Outcomes and Proof Map¶
Guide Fit¶
flowchart TD
family["Python Programming"] --> program["Python Functional Programming"]
program --> pressure["A concrete learner or reviewer question"]
pressure --> guide["Outcomes and Proof Map"]
guide --> next["Modules, capstone, and reference surfaces"]
flowchart TD
question["Name the exact question you need answered"] --> skim["Skim only the sections that match that pressure"]
skim --> crosscheck["Open the linked module, proof surface, or capstone route"]
crosscheck --> next_move["Leave with one next decision, page, or command"]
Read the first diagram as a timing map: this guide is for a named pressure, not for wandering the whole course-book.
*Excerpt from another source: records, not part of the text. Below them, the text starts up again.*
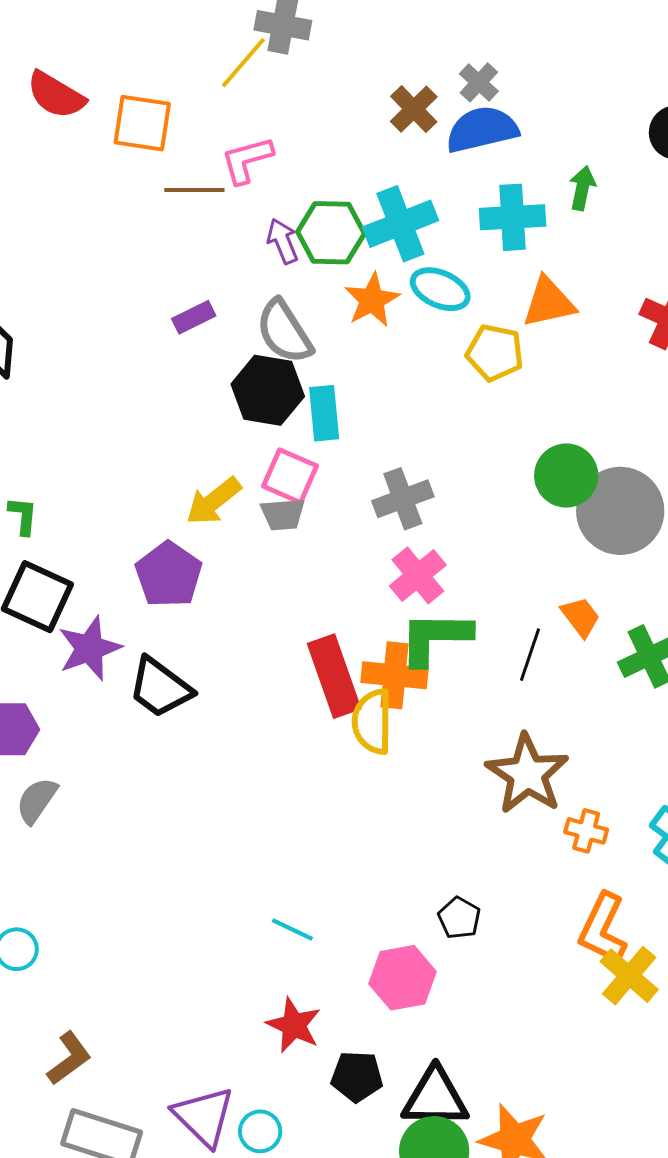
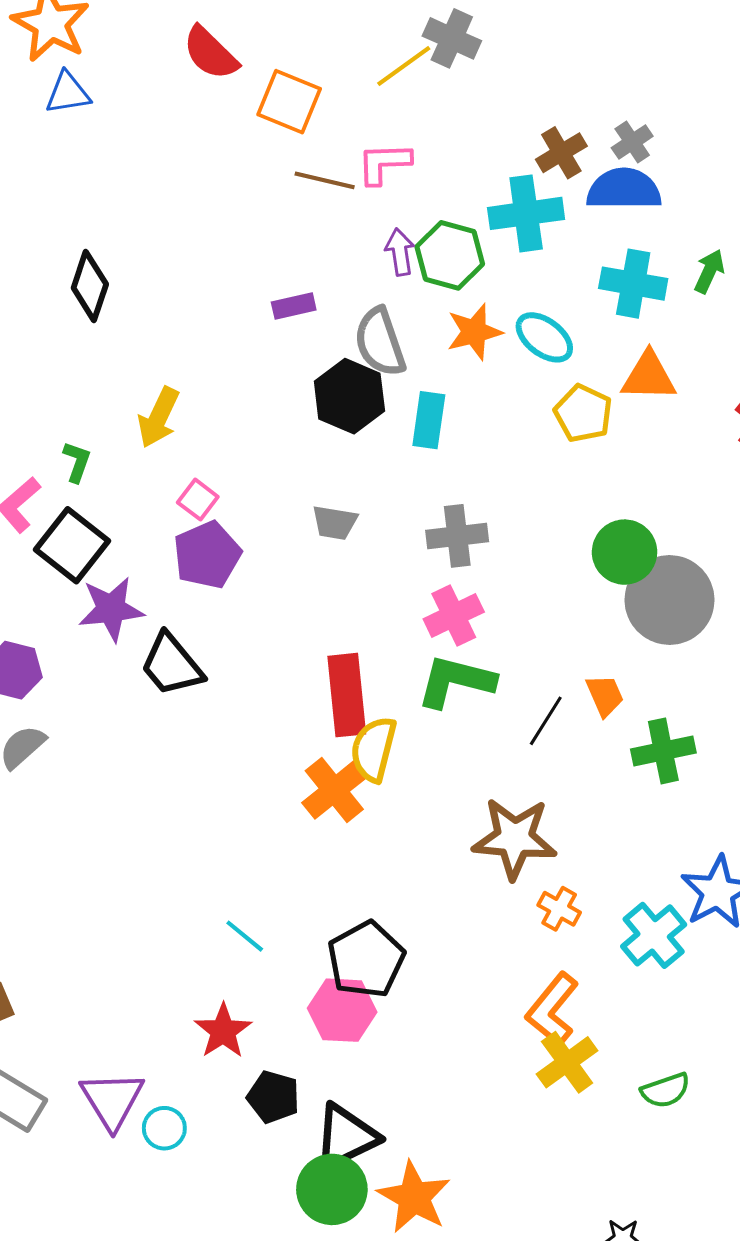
cyan cross: (400, 224) -> (526, 213), moved
cyan rectangle: (324, 413) -> (429, 420), moved
pink square: (290, 476) -> (198, 500), moved, size x0.7
yellow arrow: (214, 501) -> (159, 417), moved, turned -40
orange cross: (395, 675) -> (334, 790), moved, turned 32
brown star: (527, 774) -> (515, 838), turned 30
black pentagon: (459, 918) -> (366, 959), moved, size x1.8
black triangle: (435, 1098) -> (346, 1137), turned -40

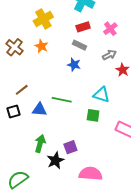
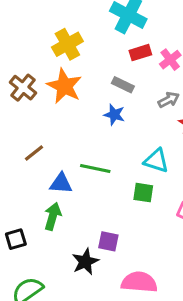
red rectangle: (83, 27) -> (140, 53), moved
orange star: (41, 46) -> (64, 86), size x1.6
black square: (13, 112) -> (16, 239), moved
green arrow: (40, 144) -> (53, 216), moved
purple square: (70, 147) -> (108, 241), turned 32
Read the second diagram as the guide loop: arrive with a concrete question, use only the matching sections, then leave with one smaller and more honest next move.
Use this page when you want the course contract written out explicitly: what the learner should become able to do, what work builds that ability, and what repository surface proves it well enough to review honestly.
Alignment map¶
| Course outcome | Main learning activities | Primary capstone evidence | Best first route |
|---|---|---|---|
| separate pure transforms from effectful boundaries in ordinary Python systems | Modules 01, 02, and 07; refactoring guides; architecture review | src/funcpipe_rag/fp/, src/funcpipe_rag/boundaries/, tests/unit/fp/, tests/unit/domain/ |
Capstone Architecture Guide |
| design pipelines that stay configurable, lazy, and testable under growth | Modules 02, 03, and 06; foundations reading slices; proof matrix review | src/funcpipe_rag/pipelines/, src/funcpipe_rag/streaming/, tests/unit/pipelines/, tests/unit/streaming/ |
make PROGRAM=python-programming/python-functional-programming test |
| model expected failures and domain states as data instead of tangled control flow | Modules 04, 05, and 06; review checklist; module refactoring guides | src/funcpipe_rag/result/, src/funcpipe_rag/fp/validation.py, tests/unit/result/, tests/unit/fp/laws/ |
Proof Matrix |
| move infrastructure behind explicit protocols, adapters, and async coordination layers | Modules 07 and 08; capstone map; extension guide | src/funcpipe_rag/domain/, src/funcpipe_rag/infra/, src/funcpipe_rag/domain/effects/async_/, tests/unit/infra/adapters/ |
Capstone Map |
| sustain a long-lived codebase with evidence, review standards, and migration discipline | Modules 09 and 10; proof guide; history guide; review worksheet | PROOF_GUIDE.md, ARCHITECTURE.md, TOUR.md, module-reference-states/, _history/ |
make PROGRAM=python-programming/python-functional-programming proof |
What counts as learning activity here¶
The course is aligned around three repeated actions:
- read the module lesson until the design claim is legible
- inspect the matching code and tests so the claim becomes executable
- use a review or proof route to decide whether the claim is actually supported
If any one of those is missing, the learner may still remember terminology but the course has not finished its job.
Module arc by proof shape¶
| Module range | Main learner move | Main evidence shape |
|---|---|---|
| Modules 01 to 03 | local reasoning, explicit inputs, deliberate laziness | pure helper tests, pipeline tests, streaming tests |
| Modules 04 to 06 | visible failures, modelling choices, lawful composition | Result tests, law suites, configured-flow tests |
| Modules 07 to 08 | explicit effect ownership and bounded async pressure | architecture boundaries, adapter tests, async domain tests |
| Modules 09 to 10 | interop judgment, review discipline, long-term stewardship | proof bundles, review guides, history surfaces, extension rules |
Honest review rule¶
When a learner says "I understood this module," the next useful question is:
Which capstone surface proves the understanding changed your judgment?
If the learner cannot name the surface, the right next step is usually not another page. It is a return to the proof route.